◆ **WORK INSTRUCTION**: Beginning with the line that holds "ettiği desteklemeyi vermemişlerdi." in the data below, give again every line through the one that holds "esirgemişti.", exactly as written.

◆ **RECORDED DATA**:
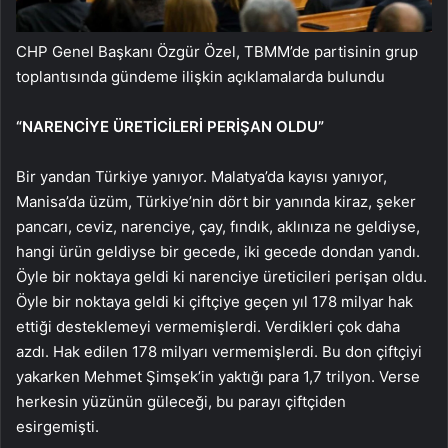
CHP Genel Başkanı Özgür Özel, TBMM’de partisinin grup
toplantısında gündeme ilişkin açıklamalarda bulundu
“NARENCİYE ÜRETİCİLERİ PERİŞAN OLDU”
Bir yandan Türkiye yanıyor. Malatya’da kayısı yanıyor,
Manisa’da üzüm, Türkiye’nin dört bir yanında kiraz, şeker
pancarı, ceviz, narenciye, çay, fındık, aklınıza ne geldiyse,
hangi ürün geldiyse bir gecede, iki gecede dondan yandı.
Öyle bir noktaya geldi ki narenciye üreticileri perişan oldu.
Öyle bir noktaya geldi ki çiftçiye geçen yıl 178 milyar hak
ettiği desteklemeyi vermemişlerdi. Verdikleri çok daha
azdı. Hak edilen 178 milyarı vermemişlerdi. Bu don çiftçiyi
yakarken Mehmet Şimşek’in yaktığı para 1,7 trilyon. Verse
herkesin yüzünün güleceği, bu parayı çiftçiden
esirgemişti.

...

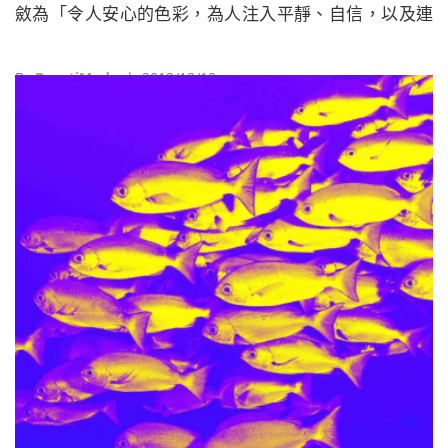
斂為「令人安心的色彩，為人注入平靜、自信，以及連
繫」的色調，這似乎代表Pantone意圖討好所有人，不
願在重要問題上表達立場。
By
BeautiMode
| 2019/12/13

...

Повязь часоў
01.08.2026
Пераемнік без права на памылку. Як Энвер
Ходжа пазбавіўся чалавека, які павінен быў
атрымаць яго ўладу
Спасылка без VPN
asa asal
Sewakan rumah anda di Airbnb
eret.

◆ **ANSWER TO THIS PROBLEM**:
ettiği desteklemeyi vermemişlerdi. Verdikleri çok daha
azdı. Hak edilen 178 milyarı vermemişlerdi. Bu don çiftçiyi
yakarken Mehmet Şimşek’in yaktığı para 1,7 trilyon. Verse
herkesin yüzünün güleceği, bu parayı çiftçiden
esirgemişti.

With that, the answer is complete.